For this reason, the best way to demonstrate capsules is actually to stain them by some procedure which differentiates them from the bacterial cells itself. Though there are several methods of staining to accomplish this, the procedure of Anthony’s method is much simpler. E.E. Anthony devised this method for capsule staining in 1931.
However, Anthony’s method for capsule staining is the following:
Reagents:
The reagents used in the procedure are the following:
Crystal violet aqueous (85% dye content) – The stain
Copper sulfate aqueous (20%; CuSO4.5H2O) – Decolourizing agent as well as counter stain Distilled water.
Procedure:
The staining procedure (Fig. 17.9) is as follows:
I. Two loopfuls of young culture of bacteria (e.g., 36-48 hour milk cultures of Klebsiella pneumoniae) is put on a clean glass slide.
II. A heavy smear is prepared and air-dried.
III. Smear is flooded with crystal violet stain for 2 minutes.

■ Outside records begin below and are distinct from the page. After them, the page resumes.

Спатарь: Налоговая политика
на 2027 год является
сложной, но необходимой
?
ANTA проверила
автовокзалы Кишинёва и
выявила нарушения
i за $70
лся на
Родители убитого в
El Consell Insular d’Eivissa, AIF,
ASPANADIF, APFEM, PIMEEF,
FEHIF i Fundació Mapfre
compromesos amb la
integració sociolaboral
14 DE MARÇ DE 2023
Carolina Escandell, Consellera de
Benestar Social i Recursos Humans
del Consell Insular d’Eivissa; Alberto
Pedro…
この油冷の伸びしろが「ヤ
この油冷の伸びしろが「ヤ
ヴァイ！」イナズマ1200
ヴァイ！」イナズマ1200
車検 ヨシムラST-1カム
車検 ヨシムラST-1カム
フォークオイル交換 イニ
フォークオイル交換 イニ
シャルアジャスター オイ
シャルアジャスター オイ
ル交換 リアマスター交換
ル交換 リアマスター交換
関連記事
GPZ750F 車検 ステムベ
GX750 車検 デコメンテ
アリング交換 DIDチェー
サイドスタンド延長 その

IV. The stain is washed off with copper sulfate (20%)
V. The stain is washed off with copper sulfate (20%).
VI. Copper sulfate is drained and the smear is gently blot-dried.

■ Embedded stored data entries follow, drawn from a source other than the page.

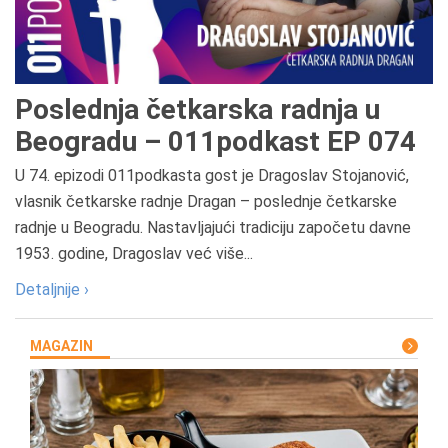
Poslednja četkarska radnja u
Beogradu – 011podkast EP 074
U 74. epizodi 011podkasta gost je Dragoslav Stojanović,
vlasnik četkarske radnje Dragan – poslednje četkarske
radnje u Beogradu. Nastavljajući tradiciju započetu davne
1953. godine, Dragoslav već više...
Detaljnije ›
MAGAZIN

VII. The slide is examined directly under oil-immersion.
Results:
The bacterial cells appear dark blue, encircled by blue violet coloured capsule indicating that the bacteria are capsulated.
Mechanism:
Crystal violet aqueous (85% dye content) is the primary stain, and on its application both the capsular material and the bacterial cell wall take the colour of the stain and appear dark blue. But the capsule being non-ionic fails to absorb the primary stain, while the cell wall being ionic absorbs it.
Copper sulfate aqueous (20%) acts both as a decolourizing agent as well as a counter stain. On application, the copper sulfate first decolourizes, the capsule by removing crystal violet and then imparts blue violet colour to it. As a result, the capsule finally appears blue violet in contrast to the dark blue colour of the bacterial cell.
Precautions:
1. Heavy smear should be prepared to counter the removal of bacterial cells during washing.
2. Smear should not be heat-fixed because the heating results in shinkage which may create a clear zone surrounding the cell that is an artifact and that can be mistaken for the capsule.
3. Washing off the smear with water should be avoided because the capsular materials are water soluble and may be dislodged and removed with water.